* _The task_: Which lines of the records below contain the string "Smart"? Report each of them.

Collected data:

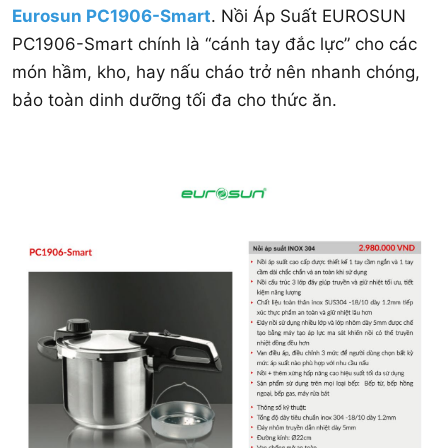
Eurosun PC1906-Smart
. Nồi Áp Suất EUROSUN
PC1906-Smart chính là “cánh tay đắc lực” cho các
món hầm, kho, hay nấu cháo trở nên nhanh chóng,
bảo toàn dinh dưỡng tối đa cho thức ăn.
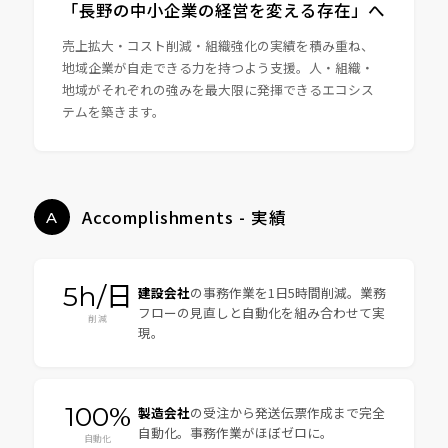
「長野の中小企業の経営を変える存在」へ
売上拡大・コスト削減・組織強化の実績を積み重ね、
地域企業が自走できる力を持つよう支援。人・組織・
地域がそれぞれの強みを最大限に発揮できるエコシス
テムを築きます。
Accomplishments - 実績
A
5h/日
建設会社
の事務作業を1日5時間削減。業務
フローの見直しと自動化を組み合わせて実
削減
現。
100%
製造会社
の受注から発送伝票作成まで完全
自動化。事務作業がほぼゼロに。
自動化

* _Answer box_:
Eurosun PC1906-Smart
PC1906-Smart chính là “cánh tay đắc lực” cho các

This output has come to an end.